Britain's police are to be armed with tear gas guns and grenades to be used against armed criminals or dangerous individuals.

The Home Secretary, Sir Frank Soskice, made the announcement in the House of Commons today 20th May, 1965.

He assured MPs the gas caused only temporary discomfort with no long-term side-effects.

"Non-toxic tear smoke" already used by the police in the Colonies would be stored at 40 police centres in England and Wales and at six in Scotland.

It is the first time British police are being issued with the "non-lethal weapon" - although London's Metropolitan Police and four other forces have been able to obtain supplies from the military in emergency cases.

Gas against "violently insane"

Sir Frank made clear the chemical would be used only "in dealing with armed criminals or violently insane persons in buildings from which they cannot be dislodged without danger or loss of life".

He said the gas would have no long-term effect on people who came into contact with it.

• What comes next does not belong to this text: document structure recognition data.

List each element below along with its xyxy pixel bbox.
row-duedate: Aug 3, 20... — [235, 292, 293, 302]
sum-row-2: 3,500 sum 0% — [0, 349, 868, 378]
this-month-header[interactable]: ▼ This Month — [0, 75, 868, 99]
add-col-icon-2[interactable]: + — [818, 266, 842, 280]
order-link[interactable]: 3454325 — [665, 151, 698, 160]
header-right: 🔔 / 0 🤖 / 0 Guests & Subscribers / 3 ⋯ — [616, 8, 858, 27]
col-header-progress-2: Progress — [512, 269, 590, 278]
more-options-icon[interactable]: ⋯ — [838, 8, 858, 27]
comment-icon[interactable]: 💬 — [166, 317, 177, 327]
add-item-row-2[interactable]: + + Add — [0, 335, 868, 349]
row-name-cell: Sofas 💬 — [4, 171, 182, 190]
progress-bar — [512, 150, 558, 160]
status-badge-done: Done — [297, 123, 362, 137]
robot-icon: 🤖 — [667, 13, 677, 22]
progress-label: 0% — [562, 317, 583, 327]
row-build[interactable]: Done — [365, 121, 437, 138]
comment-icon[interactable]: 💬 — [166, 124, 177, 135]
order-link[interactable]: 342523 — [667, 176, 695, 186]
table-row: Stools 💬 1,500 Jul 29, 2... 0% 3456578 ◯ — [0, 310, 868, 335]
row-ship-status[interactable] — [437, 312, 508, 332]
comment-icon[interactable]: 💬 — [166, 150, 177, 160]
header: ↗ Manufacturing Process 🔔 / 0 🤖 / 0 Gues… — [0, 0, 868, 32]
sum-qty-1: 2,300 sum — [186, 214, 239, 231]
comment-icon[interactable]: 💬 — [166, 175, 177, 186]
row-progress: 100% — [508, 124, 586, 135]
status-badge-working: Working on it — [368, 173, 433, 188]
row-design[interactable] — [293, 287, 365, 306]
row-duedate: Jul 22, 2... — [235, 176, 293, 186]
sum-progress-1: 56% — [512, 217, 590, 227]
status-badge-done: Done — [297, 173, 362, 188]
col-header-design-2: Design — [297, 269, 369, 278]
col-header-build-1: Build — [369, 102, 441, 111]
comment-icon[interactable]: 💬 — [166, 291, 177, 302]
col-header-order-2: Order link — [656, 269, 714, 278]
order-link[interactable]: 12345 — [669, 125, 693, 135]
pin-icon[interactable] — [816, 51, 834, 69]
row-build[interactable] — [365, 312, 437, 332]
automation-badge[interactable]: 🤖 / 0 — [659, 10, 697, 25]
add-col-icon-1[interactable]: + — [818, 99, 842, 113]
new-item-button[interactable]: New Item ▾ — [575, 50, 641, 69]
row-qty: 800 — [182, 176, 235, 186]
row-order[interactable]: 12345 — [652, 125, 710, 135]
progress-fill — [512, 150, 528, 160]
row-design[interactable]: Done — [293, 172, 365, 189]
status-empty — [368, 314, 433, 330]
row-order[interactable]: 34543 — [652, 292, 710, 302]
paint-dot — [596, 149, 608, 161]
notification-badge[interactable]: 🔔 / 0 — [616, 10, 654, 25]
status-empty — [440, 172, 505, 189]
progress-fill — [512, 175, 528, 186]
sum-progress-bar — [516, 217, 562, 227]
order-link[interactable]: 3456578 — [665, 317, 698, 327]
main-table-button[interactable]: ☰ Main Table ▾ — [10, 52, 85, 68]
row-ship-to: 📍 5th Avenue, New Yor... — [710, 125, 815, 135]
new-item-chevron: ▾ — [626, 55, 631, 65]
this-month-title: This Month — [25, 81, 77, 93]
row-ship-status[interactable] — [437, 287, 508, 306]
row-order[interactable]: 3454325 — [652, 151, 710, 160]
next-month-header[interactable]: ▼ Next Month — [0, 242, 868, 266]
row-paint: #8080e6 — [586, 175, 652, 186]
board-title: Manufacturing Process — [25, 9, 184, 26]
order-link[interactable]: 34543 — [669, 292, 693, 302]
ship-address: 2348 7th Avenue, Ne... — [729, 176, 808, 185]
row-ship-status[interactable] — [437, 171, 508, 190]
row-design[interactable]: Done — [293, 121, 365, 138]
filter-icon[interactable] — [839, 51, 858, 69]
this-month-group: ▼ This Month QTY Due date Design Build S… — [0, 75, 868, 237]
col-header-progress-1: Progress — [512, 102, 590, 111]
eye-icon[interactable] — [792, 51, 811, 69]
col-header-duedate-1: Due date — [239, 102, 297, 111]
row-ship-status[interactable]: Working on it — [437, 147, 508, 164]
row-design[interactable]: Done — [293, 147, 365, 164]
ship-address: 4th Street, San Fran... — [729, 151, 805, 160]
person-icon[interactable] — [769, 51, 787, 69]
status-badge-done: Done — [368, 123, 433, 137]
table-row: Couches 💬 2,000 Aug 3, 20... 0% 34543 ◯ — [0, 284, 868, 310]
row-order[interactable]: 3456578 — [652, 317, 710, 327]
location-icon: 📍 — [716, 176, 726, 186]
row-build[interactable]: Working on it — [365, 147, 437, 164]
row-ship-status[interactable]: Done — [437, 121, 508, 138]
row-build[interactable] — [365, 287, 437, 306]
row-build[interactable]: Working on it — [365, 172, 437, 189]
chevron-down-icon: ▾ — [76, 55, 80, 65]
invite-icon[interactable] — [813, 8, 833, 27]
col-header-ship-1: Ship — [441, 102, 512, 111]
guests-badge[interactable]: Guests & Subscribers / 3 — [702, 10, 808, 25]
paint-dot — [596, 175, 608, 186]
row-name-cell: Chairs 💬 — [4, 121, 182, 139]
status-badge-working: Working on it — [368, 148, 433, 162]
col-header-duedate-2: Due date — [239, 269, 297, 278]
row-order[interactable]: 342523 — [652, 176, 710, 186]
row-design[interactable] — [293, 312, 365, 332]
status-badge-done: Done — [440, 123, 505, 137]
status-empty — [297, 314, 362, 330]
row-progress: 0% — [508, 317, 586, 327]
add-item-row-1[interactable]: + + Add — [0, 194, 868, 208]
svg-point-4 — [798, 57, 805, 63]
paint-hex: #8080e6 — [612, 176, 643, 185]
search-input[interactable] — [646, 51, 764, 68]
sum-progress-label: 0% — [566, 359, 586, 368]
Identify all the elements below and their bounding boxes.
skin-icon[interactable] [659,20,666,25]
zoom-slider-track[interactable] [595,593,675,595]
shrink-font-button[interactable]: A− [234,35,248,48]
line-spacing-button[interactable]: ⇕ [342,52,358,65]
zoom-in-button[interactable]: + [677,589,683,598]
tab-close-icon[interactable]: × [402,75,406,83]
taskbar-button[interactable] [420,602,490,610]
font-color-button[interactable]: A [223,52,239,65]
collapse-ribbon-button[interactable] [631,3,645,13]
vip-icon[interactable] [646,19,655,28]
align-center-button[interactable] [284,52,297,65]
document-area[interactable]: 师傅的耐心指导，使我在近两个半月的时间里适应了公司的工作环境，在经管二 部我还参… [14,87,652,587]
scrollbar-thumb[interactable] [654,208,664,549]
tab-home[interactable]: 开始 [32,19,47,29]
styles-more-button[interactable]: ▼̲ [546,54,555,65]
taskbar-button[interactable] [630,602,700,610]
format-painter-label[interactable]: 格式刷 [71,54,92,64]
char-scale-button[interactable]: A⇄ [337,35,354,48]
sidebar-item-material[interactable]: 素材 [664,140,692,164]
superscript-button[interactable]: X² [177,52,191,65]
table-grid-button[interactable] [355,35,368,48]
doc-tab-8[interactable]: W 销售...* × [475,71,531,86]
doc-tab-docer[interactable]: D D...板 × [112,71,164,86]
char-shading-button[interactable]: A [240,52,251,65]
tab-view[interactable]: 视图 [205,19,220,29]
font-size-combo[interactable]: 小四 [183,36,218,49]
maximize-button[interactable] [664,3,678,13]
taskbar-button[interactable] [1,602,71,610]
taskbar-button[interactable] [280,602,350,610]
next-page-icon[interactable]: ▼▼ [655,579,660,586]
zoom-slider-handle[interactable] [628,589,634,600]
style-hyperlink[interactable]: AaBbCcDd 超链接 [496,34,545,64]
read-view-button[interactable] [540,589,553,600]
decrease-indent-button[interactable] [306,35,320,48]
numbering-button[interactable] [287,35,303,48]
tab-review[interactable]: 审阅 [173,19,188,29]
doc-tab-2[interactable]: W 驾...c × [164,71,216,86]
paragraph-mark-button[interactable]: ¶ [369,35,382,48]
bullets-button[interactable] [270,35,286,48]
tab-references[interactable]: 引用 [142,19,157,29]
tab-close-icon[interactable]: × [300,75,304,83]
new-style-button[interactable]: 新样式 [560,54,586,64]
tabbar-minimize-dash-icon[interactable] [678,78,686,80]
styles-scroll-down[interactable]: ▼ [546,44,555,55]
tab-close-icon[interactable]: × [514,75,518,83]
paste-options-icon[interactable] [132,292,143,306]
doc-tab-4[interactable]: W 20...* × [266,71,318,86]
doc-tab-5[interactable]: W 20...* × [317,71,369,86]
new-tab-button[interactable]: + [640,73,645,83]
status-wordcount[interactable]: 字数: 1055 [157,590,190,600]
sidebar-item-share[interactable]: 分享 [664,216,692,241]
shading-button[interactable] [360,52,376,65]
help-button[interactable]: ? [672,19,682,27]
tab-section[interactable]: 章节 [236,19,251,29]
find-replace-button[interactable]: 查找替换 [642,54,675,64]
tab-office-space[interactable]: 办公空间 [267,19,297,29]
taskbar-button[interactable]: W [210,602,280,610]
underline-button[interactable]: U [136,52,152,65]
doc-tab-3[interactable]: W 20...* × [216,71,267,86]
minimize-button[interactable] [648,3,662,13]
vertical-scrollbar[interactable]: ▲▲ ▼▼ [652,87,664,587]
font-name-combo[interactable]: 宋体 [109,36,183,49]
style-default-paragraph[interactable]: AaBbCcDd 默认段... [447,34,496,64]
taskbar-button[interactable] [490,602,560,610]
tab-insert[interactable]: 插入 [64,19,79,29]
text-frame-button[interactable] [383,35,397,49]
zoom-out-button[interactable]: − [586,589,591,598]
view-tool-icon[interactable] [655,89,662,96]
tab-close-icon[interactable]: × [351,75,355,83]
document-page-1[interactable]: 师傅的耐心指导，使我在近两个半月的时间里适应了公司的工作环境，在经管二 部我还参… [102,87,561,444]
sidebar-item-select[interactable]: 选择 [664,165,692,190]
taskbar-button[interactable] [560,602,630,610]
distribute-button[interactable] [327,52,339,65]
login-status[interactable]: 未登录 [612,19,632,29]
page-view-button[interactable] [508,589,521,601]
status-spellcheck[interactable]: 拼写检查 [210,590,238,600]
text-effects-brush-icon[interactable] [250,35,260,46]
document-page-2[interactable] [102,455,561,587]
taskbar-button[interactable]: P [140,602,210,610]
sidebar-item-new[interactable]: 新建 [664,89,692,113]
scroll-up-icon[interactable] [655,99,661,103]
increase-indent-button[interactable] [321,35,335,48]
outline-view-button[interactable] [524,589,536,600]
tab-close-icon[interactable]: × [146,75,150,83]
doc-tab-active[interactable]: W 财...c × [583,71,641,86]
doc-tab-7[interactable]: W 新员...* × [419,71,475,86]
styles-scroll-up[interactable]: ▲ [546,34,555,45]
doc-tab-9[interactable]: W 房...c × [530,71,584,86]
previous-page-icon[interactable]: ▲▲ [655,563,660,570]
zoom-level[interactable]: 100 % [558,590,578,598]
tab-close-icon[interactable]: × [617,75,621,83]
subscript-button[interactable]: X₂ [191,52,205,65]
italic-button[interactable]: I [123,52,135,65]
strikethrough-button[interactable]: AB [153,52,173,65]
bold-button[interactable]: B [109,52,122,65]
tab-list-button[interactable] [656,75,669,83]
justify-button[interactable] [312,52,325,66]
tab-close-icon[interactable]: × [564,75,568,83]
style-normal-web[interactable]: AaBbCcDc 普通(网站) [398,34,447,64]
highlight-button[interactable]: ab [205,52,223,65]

Sir Edward Dodd, the Chief Inspector of Constabularies, told the BBC tear gas would under no circumstances be used for crowd control.

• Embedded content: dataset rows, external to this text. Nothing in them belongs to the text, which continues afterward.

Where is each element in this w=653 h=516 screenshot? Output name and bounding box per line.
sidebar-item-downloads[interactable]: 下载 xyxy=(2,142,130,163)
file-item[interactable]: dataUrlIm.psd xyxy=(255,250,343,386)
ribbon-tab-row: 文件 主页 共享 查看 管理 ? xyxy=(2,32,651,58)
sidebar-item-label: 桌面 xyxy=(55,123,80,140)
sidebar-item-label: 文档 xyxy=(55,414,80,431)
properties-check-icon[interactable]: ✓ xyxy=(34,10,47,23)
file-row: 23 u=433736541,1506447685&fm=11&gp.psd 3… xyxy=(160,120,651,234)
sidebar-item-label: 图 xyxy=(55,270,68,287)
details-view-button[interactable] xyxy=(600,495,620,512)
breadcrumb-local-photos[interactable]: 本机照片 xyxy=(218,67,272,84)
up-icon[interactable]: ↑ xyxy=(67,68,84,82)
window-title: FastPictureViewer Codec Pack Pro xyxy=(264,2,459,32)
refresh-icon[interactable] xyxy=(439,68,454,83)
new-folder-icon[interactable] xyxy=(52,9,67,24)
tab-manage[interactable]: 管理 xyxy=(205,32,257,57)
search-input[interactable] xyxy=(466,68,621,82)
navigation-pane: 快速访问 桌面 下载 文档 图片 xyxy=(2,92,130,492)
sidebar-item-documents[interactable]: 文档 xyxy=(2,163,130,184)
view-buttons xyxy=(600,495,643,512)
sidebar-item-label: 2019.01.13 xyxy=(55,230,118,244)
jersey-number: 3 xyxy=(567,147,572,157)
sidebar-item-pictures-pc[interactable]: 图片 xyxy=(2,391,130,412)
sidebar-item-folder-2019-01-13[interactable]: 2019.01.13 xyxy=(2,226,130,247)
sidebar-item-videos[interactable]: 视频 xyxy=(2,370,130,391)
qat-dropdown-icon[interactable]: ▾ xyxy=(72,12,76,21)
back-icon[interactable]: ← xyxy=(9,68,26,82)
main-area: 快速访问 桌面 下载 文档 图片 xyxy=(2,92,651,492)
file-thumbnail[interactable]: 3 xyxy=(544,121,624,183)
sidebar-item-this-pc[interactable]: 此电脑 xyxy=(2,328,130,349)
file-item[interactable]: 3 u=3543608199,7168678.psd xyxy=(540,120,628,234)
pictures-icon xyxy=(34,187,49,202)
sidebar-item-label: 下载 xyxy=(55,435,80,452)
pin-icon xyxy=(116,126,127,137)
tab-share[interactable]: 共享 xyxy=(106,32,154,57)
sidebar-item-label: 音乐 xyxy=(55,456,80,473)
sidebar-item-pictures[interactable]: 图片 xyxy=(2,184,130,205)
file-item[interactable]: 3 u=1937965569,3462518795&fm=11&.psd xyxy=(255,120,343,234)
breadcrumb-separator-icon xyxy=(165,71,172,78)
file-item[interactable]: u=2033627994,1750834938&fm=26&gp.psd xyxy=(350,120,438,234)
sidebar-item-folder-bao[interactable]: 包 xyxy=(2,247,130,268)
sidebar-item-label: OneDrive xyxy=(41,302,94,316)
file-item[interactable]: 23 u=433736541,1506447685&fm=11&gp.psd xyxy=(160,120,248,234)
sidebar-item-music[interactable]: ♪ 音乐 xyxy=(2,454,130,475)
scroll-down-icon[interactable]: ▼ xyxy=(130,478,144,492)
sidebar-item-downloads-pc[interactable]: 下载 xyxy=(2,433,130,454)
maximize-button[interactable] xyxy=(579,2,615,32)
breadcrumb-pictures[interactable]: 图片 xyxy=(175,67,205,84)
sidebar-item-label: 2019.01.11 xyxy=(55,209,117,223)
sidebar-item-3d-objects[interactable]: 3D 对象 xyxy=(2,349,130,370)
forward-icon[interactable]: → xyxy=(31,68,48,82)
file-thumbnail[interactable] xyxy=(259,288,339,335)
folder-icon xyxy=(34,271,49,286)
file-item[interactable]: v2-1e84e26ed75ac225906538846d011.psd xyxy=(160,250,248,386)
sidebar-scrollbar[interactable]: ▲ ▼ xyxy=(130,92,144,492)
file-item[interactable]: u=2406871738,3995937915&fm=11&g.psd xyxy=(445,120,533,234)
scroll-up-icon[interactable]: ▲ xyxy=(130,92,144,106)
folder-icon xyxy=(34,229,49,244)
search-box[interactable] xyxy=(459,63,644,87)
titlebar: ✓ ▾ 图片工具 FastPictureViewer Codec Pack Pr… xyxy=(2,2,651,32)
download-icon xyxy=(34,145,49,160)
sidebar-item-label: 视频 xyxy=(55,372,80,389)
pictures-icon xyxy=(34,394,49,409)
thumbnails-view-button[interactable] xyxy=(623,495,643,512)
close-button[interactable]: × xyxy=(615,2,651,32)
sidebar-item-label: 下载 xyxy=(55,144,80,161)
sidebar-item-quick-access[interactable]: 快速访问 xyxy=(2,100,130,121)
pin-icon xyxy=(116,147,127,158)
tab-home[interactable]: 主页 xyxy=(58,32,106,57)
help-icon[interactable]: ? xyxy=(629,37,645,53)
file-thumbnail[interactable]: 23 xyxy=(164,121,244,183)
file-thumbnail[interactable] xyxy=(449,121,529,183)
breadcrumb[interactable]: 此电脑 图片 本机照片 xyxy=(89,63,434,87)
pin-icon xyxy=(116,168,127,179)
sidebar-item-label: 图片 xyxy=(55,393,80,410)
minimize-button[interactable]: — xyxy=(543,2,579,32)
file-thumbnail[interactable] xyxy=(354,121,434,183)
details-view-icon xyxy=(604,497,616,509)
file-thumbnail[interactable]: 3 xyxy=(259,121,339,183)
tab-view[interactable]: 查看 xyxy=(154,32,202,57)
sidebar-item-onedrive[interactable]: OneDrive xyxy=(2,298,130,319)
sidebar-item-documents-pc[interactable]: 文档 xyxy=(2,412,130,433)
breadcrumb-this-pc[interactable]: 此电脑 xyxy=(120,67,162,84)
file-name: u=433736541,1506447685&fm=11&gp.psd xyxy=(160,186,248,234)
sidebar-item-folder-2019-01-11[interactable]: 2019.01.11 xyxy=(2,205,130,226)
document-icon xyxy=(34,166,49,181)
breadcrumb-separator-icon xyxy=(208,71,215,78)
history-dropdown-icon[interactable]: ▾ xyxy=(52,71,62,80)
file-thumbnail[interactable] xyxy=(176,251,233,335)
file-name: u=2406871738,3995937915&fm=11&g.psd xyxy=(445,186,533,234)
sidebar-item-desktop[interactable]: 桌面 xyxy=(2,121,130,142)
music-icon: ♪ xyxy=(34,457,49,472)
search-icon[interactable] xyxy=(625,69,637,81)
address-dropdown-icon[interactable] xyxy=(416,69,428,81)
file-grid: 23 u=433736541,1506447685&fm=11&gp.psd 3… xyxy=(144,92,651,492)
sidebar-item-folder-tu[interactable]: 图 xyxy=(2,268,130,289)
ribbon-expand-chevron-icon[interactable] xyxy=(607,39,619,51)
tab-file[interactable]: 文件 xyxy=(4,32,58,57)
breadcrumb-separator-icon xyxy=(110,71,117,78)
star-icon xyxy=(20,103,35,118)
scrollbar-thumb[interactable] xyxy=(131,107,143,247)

"The Secretary of State has asked chief constables to report to him the circumstances under which weapons are used whenever it is necessary to use them," he said.

He envisaged it would be used only "two or three times a year".

CS gas was developed at the Chemical Defence Experimental Establishment at Porton in Wiltshire.

It is delivered in a grenade or cartridge and has an immediate effect - victims experience watering eyes and blurred vision which wears off as soon as they leave the area affected.

The idea of allowing issue of tear gas to police was first recommended by a working party in 1962.

For the last 10 years, police chiefs have expressed concern about the vulnerability of their officers and members of the public on rare occasions when criminals barricade themselves in buildings and there is no alternative but to send in armed officers.